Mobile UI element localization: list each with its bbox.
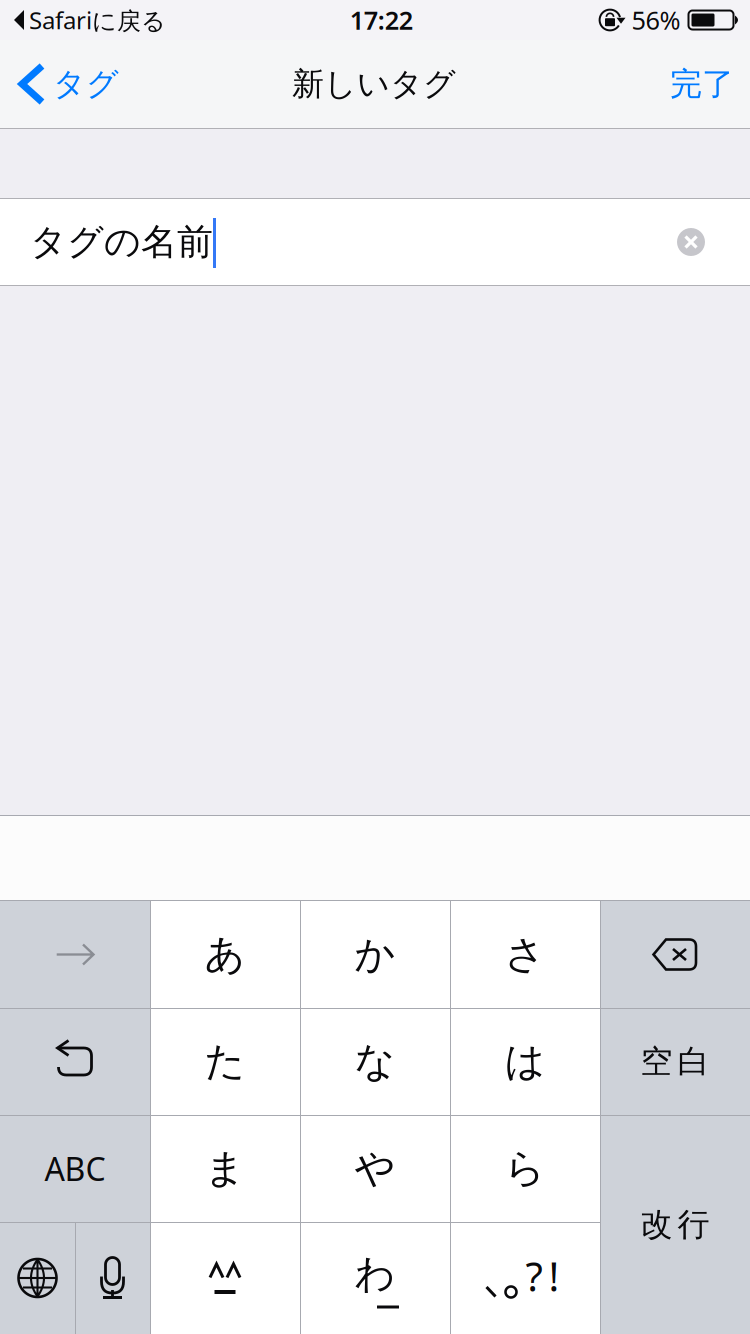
staticText: 改行 [640,1205,710,1244]
button[interactable]: テキストを消去 [659,210,723,274]
button[interactable]: ABC [0,1115,150,1222]
button[interactable]: ま [150,1115,300,1222]
button[interactable]: 削除 [600,901,750,1008]
staticText: 17:22 [350,3,413,37]
button[interactable]: タグの名前 [0,199,655,285]
staticText: 新しいタグ [292,64,456,104]
button[interactable] [150,1222,300,1334]
staticText: わ [354,1249,396,1298]
button[interactable]: 空白 [600,1008,750,1115]
staticText: ! [548,1249,560,1302]
button[interactable]: 取り消す [0,1008,150,1115]
staticText: は [504,1037,546,1086]
button[interactable]: 完了 [650,40,750,128]
staticText: ま [204,1144,246,1193]
button[interactable]: か [300,901,450,1008]
button[interactable]: タグ [0,40,129,128]
button[interactable]: あ [150,901,300,1008]
staticText: ABC [44,1147,106,1190]
button[interactable]: や [300,1115,450,1222]
staticText: さ [504,930,546,979]
staticText: 56% [632,3,680,37]
staticText: Safariに戻る [29,4,166,36]
staticText: タグ [53,64,119,104]
button[interactable]: Safariに戻る [0,0,166,40]
button[interactable]: は [450,1008,600,1115]
button[interactable]: 次候補 [0,901,150,1008]
staticText: 空白 [640,1042,710,1081]
staticText: た [204,1037,246,1086]
button[interactable]: キーボードを切り替え [0,1222,75,1334]
staticText: や [354,1144,396,1193]
button[interactable]: ? [450,1222,600,1334]
staticText: な [354,1037,396,1086]
staticText: か [354,930,396,979]
button[interactable]: さ [450,901,600,1008]
staticText: ら [504,1144,546,1193]
staticText: ? [526,1249,542,1302]
button[interactable]: た [150,1008,300,1115]
staticText: あ [204,930,246,979]
button[interactable]: 音声入力 [75,1222,150,1334]
staticText: 完了 [670,64,734,104]
button[interactable]: ら [450,1115,600,1222]
staticText: タグの名前 [30,220,213,264]
button[interactable]: な [300,1008,450,1115]
button[interactable]: 改行 [600,1115,750,1334]
button[interactable]: わ [300,1222,450,1334]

※ ※ ※

Your copy of the records above should be exact and contain no pictures.

RESPONSE BELOW —
Mobile UI element localization: list each with its bbox.
staticText: 改行 [640,1205,710,1244]
button[interactable]: テキストを消去 [659,210,723,274]
button[interactable]: ABC [0,1115,150,1222]
button[interactable]: ま [150,1115,300,1222]
button[interactable]: 削除 [600,901,750,1008]
staticText: 17:22 [350,3,413,37]
button[interactable]: タグの名前 [0,199,655,285]
staticText: 新しいタグ [292,64,456,104]
button[interactable] [150,1222,300,1334]
staticText: わ [354,1249,396,1298]
button[interactable]: 空白 [600,1008,750,1115]
staticText: ! [548,1249,560,1302]
button[interactable]: 取り消す [0,1008,150,1115]
staticText: は [504,1037,546,1086]
button[interactable]: 完了 [650,40,750,128]
staticText: ま [204,1144,246,1193]
button[interactable]: か [300,901,450,1008]
button[interactable]: タグ [0,40,129,128]
button[interactable]: あ [150,901,300,1008]
staticText: ABC [44,1147,106,1190]
button[interactable]: や [300,1115,450,1222]
staticText: さ [504,930,546,979]
staticText: 56% [632,3,680,37]
staticText: Safariに戻る [29,4,166,36]
staticText: タグ [53,64,119,104]
button[interactable]: Safariに戻る [0,0,166,40]
button[interactable]: は [450,1008,600,1115]
button[interactable]: 次候補 [0,901,150,1008]
staticText: 空白 [640,1042,710,1081]
staticText: た [204,1037,246,1086]
button[interactable]: キーボードを切り替え [0,1222,75,1334]
staticText: や [354,1144,396,1193]
button[interactable]: ? [450,1222,600,1334]
staticText: な [354,1037,396,1086]
staticText: か [354,930,396,979]
button[interactable]: さ [450,901,600,1008]
staticText: ら [504,1144,546,1193]
staticText: ? [526,1249,542,1302]
button[interactable]: た [150,1008,300,1115]
staticText: あ [204,930,246,979]
button[interactable]: 音声入力 [75,1222,150,1334]
staticText: 完了 [670,64,734,104]
button[interactable]: ら [450,1115,600,1222]
staticText: タグの名前 [30,220,213,264]
button[interactable]: な [300,1008,450,1115]
button[interactable]: 改行 [600,1115,750,1334]
button[interactable]: わ [300,1222,450,1334]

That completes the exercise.